### Your assignment
The required result is every line of the records that includes "сенсорной".

[Data provided — start]

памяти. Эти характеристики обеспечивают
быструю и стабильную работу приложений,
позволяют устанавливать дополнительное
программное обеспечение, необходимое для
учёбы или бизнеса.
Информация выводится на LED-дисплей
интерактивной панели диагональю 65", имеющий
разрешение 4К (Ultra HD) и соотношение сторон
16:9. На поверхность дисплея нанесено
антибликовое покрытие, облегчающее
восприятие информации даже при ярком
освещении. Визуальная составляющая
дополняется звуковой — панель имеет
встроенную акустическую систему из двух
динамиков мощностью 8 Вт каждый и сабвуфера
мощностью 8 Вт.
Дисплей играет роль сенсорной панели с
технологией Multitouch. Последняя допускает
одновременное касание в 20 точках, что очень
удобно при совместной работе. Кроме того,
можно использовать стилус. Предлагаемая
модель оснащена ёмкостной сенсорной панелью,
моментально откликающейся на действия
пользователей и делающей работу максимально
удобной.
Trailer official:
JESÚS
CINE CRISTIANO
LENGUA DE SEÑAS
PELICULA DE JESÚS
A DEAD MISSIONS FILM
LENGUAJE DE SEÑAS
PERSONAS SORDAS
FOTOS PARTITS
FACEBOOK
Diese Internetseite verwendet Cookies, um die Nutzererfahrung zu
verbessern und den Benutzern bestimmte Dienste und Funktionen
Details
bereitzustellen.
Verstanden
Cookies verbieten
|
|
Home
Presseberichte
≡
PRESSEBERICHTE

[Data provided — finish]
[Data provided — start]

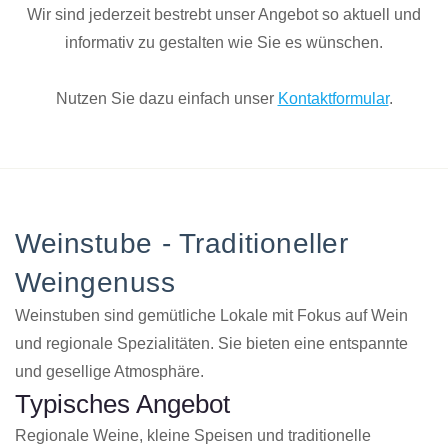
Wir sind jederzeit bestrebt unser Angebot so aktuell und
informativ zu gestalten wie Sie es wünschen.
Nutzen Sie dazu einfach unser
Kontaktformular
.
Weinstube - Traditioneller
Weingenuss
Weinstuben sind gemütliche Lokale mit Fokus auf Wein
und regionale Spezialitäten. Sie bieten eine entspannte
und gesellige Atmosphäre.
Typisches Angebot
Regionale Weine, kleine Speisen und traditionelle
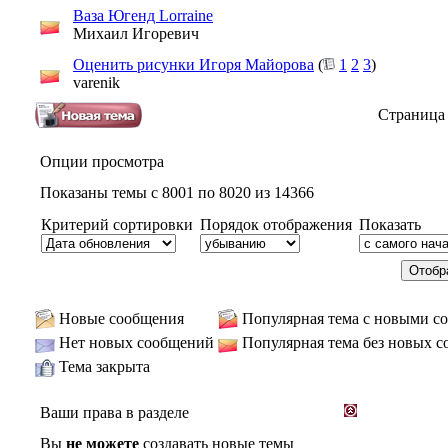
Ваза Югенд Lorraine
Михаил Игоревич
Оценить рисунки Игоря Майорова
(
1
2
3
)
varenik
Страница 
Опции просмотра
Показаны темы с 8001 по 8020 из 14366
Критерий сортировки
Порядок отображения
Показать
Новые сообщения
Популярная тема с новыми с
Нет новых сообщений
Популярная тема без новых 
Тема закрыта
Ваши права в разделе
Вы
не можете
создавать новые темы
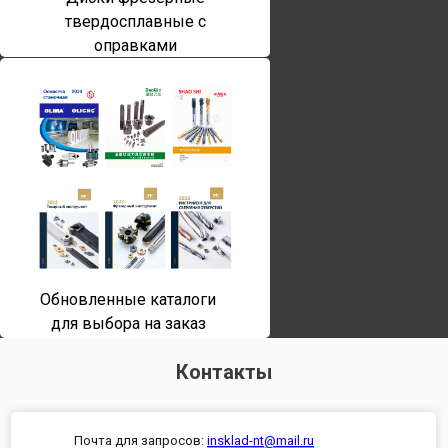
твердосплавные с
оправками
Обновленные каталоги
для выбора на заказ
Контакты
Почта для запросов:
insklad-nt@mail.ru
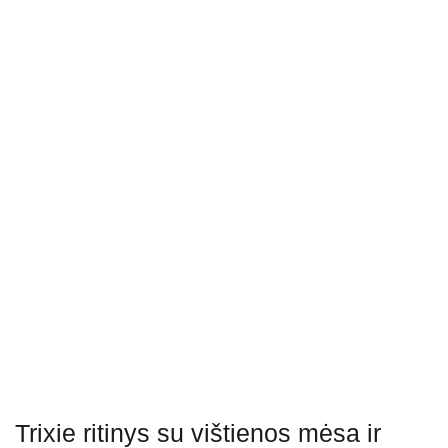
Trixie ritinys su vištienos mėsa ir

[Data provided — finish]

### Response to the exercise
Дисплей играет роль сенсорной панели с
модель оснащена ёмкостной сенсорной панелью,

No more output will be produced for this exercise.